El documento, emitido en el marco de los 50 años del inicio de la última dictadura, remarcó que “nunca se avanza sin memoria”, retomando palabras del Papa Francisco en su encíclica Fratelli Tutti. En ese sentido, los obispos subrayaron la importancia de mantener una “memoria íntegra y luminosa” sobre uno de los períodos más oscuros de la historia argentina.
Además, la Iglesia reconoció la gravedad del terrorismo de Estado y definió al golpe como “el inicio de una oscura noche” que se extendió hasta la recuperación democrática en 1983. También planteó la necesidad de una autocrítica social e institucional para reconstruir la fraternidad entre los argentinos.
En otro tramo del mensaje, el organismo eclesiástico advirtió sobre el contexto actual, al señalar una creciente tendencia al autoritarismo y el avance de discursos que priorizan “la supervivencia del más fuerte”. Frente a ese escenario, reclamaron una democracia que se sostenga en el cuidado de los sectores más vulnerables.
Asimismo, los obispos hicieron un llamado a “rehabilitar la política”, proponiendo que la economía esté al servicio de la dignidad humana, promoviendo la paz social y el desarrollo con equidad.

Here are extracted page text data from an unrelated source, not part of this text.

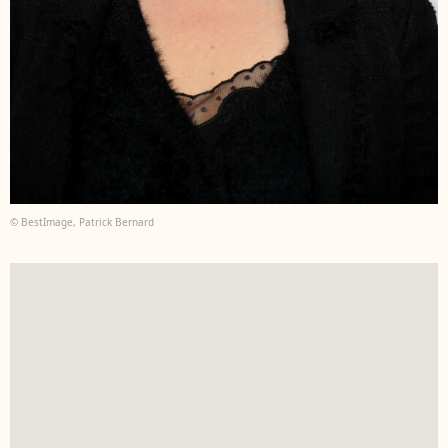
© BestImage, Patrick Bernard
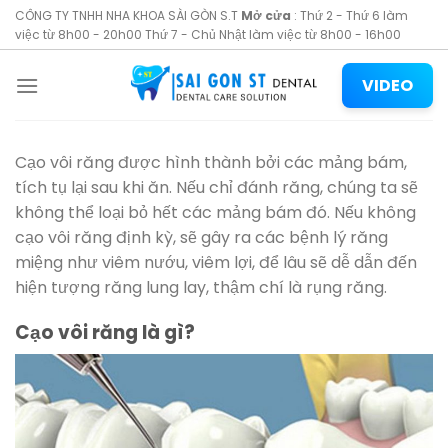
Skip
CÔNG TY TNHH NHA KHOA SÀI GÒN S.T
Mở cửa
: Thứ 2 - Thứ 6 làm
to
việc từ 8h00 - 20h00 Thứ 7 - Chủ Nhật làm việc từ 8h00 - 16h00
content
VIDEO
Cạo vôi răng được hình thành bởi các mảng bám,
tích tụ lại sau khi ăn. Nếu chỉ đánh răng, chúng ta sẽ
không thể loại bỏ hết các mảng bám đó. Nếu không
cạo vôi răng định kỳ, sẽ gây ra các bệnh lý răng
miệng như viêm nướu, viêm lợi, để lâu sẽ dễ dẫn đến
hiện tượng răng lung lay, thậm chí là rụng răng.
Cạo vôi răng là gì?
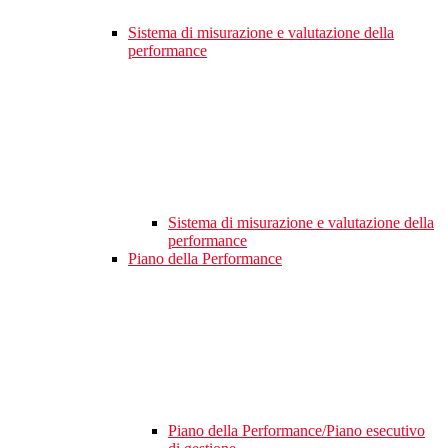
Sistema di misurazione e valutazione della
performance
Sistema di misurazione e valutazione della
performance
Piano della Performance
Piano della Performance/Piano esecutivo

También destacaron el rol del Estado como garante de derechos y de la participación ciudadana.
“La democracia no admite la eliminación del adversario ni el derramamiento de sangre”, remarcaron, al tiempo que insistieron en que el debate cívico debe ser la herramienta central para resolver los conflictos.
El mensaje concluyó con una invocación a la unidad nacional y a la búsqueda del bien común, reafirmando el compromiso de la Iglesia con la memoria, la democracia y la dignidad de las personas.